§ WORK ORDER
An exact copy of the entries is needed, with every picture left out.

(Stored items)
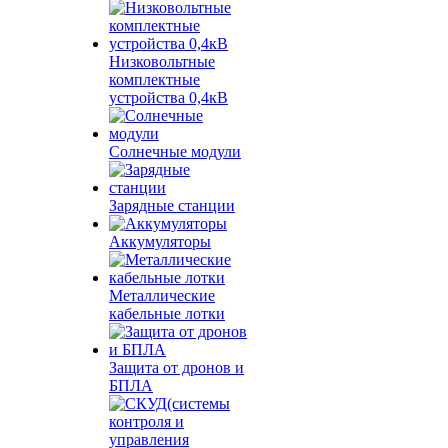
Низковольтные
комплектные
устройства 0,4кВ
Солнечные модули
Зарядные станции
Аккумуляторы
Металлические
кабельные лотки
Защита от дронов и
БПЛА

§ EXERCISE RESULT
Низковольтные
комплектные
устройства 0,4кВ
Солнечные модули
Зарядные станции
Аккумуляторы
Металлические
кабельные лотки
Защита от дронов и
БПЛА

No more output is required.